Zhou et al. use an approach similar to that of Bauer et al. They do not use pairwise cross-correlation between input modalities, but simply variances of individual modalities. It is unclear how they handle the case where one modality essentially becomes ground truth to the algorithm.

Without feedback about ground truth, a system learning from a data set of noisy corresponding values must have at least three modalities to learn their reliabilities. One way of doing this is learning pairwise correlation between modalities. It is not enough to take the best hypothesis on the basis of the currently learned reliability model and use that instead of ground truth to learn the variance of the individual modalities: If the algorithm comes to believe that one modality has near-perfect reliability, then that will determine the next best hypotheses. In effect, that modality will be ground truth for the algorithm and it will only learn how well the others predict it.

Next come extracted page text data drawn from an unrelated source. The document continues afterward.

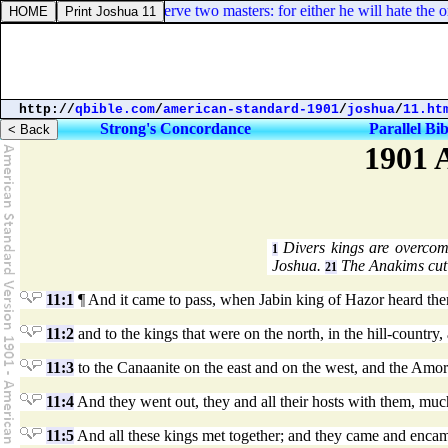
 16:13. No servant can serve two masters: for either he will hate the o
http://
qbible.com
/
american-standard-1901
/
joshua
/
11.ht
Strong's Concordance
Parallel Bib
1901 
Divers kings are overcom
1
Joshua.
The Anakims cut 
21
11:1
¶ And it came to pass, when Jabin king of Hazor heard ther
11:2
and to the kings that were on the north, in the hill-country
11:3
to the Canaanite on the east and on the west, and the Amorit
11:4
And they went out, they and all their hosts with them, much
11:5
And all these kings met together; and they came and encamp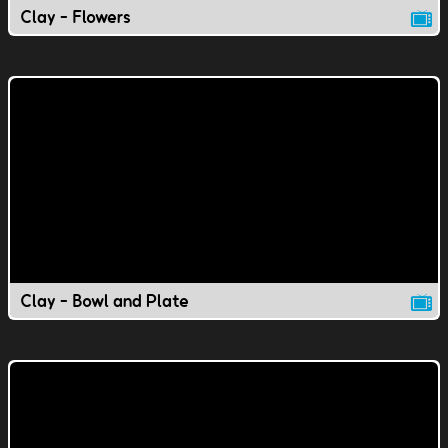
Clay - Flowers
Clay - Bowl and Plate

A SOM models a population and each unit has a response to a stimulus; it is therefore possible to read out a population code from a SOM. This population code is not very meaningful in the standard SOM. Given a more statistically motivated distance function, the population code can be made more meaningful.

Zhou et al.'s and Bauer et al.'s statistical SOM variants assume Gaussian noise in the input.

A principal manifold can only be learned correctly using a SOM if

  • the SOM's dimensionality is the same as that of the principal manifold
  • the noise does not 'smear' the manifold too much, thus making it indistinguishable from a manifold with higher dimensionality.
  • there are enough data points to infer the manifold behind the noise.

The SOM has ancestors in von der Malsburg's "Self-Organization of Orientation Sensitive Cells in the Striate Cortex" and other early models of self-organization

The SOM is an abstraction of biologically-plausible ANN.

The SOM is an asymptotically optimal vector quantizer.

There is no cost function that the SOM algorithm follows exactly.

Quality of order in SOMs is a difficult issue because there is no unique definition of `order' in for the $n$-dimensional case if $n>2$.

Nevertheless, there have been a number of attempts.

There have been many extensions of the original SOM ANN, like

  • (Growing) Neural Gas
  • adaptive subspace SOM (ASSOM)
  • Parameterized SOM (PSOM)
  • Stochastic SOM
  • recursive and recurrent SOMs

Recursive and Recurrent SOMs have been used for mapping temporal data.

SOMs tend to have greater unit densities for points in data space with high data density. They do not follow the density strictly, however.

Hebbian learning and in particular SOM-like algorithms have been used to model cross-sensory spatial register (eg. in the SC).

Bauer et al. present a SOM variant which learns the variance of different sensory modalities (assuming Gaussian noise) to model multi-sensory integration in the SC.

Bauer and Wermter present an ANN algorithm which takes from the self-organizing map (SOM) algorithm the ability to learn a latent variable model from its input. They extend the SOM algorithm so it learns about the distribution of noise in the input and computes probability density functions over the latent variables. The algorithm represents these probability density functions using population codes. This is done with very few assumptions about the distribution of noise.